On Wed, Aug 24, 2022 at 8:06 PM Tsukasa OI <research_trasio@irq.a4lg.com> wrote:
>
> Hi Nelson, good to hear you again.
> I see why you were so busy.
>
> On 2022/08/24 20:22, Nelson Chu wrote:
> > Hi Tsukasa,
> >
> > I think there are three dis-assembler issues here,
> >
> > 1. PR29342
> > 2. The target address of jump
> > 3. Should we show the target address when it is -1
> >
> > Therefore, three separate patches looks reasonable.  But I would suggest
> > that we should add test cases for each patch as possible as we can,
> > rather than add them together at last.  That is because it is really
> > hard to make sure the correctness of the separate patches.
>
> I apologize about that.  I am making a series of patches to make the
> disassembler faster and more reliable and... I have following branch
> graph.  And... that's the only a part of it (that requires
> riscv-dis-fix-addr).  Aside from the following branches, I have...
> eleven... branches that can be directly applied to master.
>
> 1. riscv-dis-fix-addr (This patchset)
>   2. riscv-dis-opts-batch-1
>      (Roughly 25% performance improvements [more general])
>     3. riscv-dis-rv32e (disassembler support for RV32E)
>     4. riscv-dis-data-large (highly debatable: .long dumping on RV64)
>     5. riscv-dis-generics (fix disassembling some zext.h/pack/packw)
>     6. riscv-dis-arch-priv-spec
>        (sometimes "real" arch and priv doesn't match with ELF attrs
>         [e.g.
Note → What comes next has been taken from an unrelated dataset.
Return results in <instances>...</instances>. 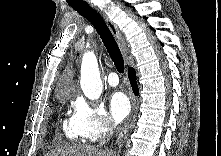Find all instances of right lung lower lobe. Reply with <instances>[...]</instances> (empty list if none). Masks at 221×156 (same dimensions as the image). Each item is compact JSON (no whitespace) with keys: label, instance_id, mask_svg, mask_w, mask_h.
I'll use <instances>...</instances> for the list:
<instances>
[{"label":"right lung lower lobe","instance_id":"right-lung-lower-lobe-1","mask_svg":"<svg viewBox=\"0 0 221 156\" xmlns=\"http://www.w3.org/2000/svg\"><path fill=\"white\" fill-rule=\"evenodd\" d=\"M128 78L130 80V83H131L132 90H133L134 94L138 95L139 90H138V85H137V81H136V73H135V70L133 68H129Z\"/></svg>","mask_w":221,"mask_h":156}]
</instances>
OpenSBI] and JTAG-based debugging may require ability to
>         override some disassembler parameters on the fly)
>   7. riscv-dis-opts-batch-2
>      (Not general as batch 1 but very effective on libraries; I observed
>       nearly 10x improvements on disassembling libcrypto.so)
>     8. riscv-dis-reduce-fp-on-addresses
>        (reduce false positives on address printing)
>
> Yes, clearly I was impatient.  Not splitting up the problem and
> effectively forcing all or nothing to you is a rude behavior and I
> sincerely apologize about that.
>
> So, let me split this patchset based on your comments.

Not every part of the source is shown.